Trust and the American Food System is the theme....

Trust and the American Food System is the theme of this week’s annual James Beard Foundation conference in New York: A Crisis in Confidence: Creating a Better, More Sustainable Food World We Can Trust. I moderate a panel Thursday morning with Sam Kass from The White House and Eric Goldstein, Chief Executive of the New York City Office of School Support Services. While our focus will be trust and leadership in the public sector, other panels will look at GMOs, milk, and transparency.
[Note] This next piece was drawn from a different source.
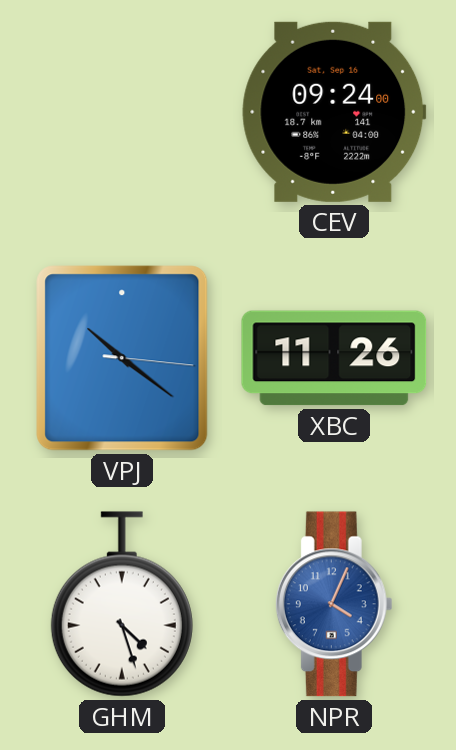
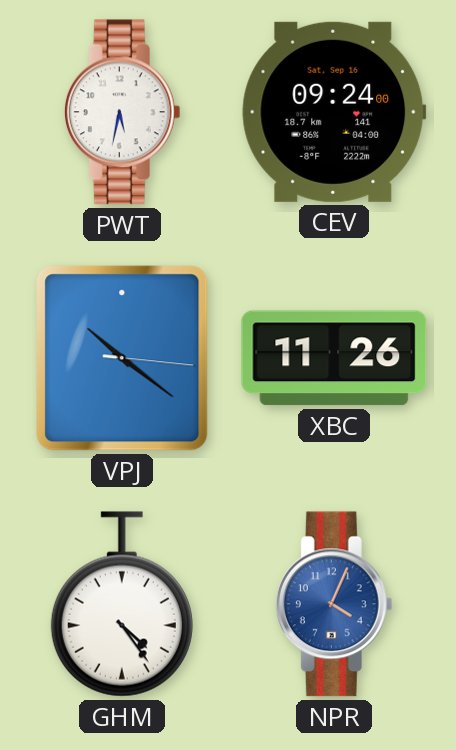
PWT: none -> 5:32
GHM: 4:27 -> 4:24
Download a PDF of the complete agenda for the two days of the conference. Visit the James Beard Foundation’s website on October 17 and 18 to watch live streaming video of the Conference. (For video of my presentations from last year's conference, see How Money and Media Influence the Way America Eats.)

Threaded through all these diverse discussions (with active participation from an audience of leading chefs, businesspeople, and thought leaders in the food sector) are fundamental issues of how to maintain or build trust in a system that spans the globe.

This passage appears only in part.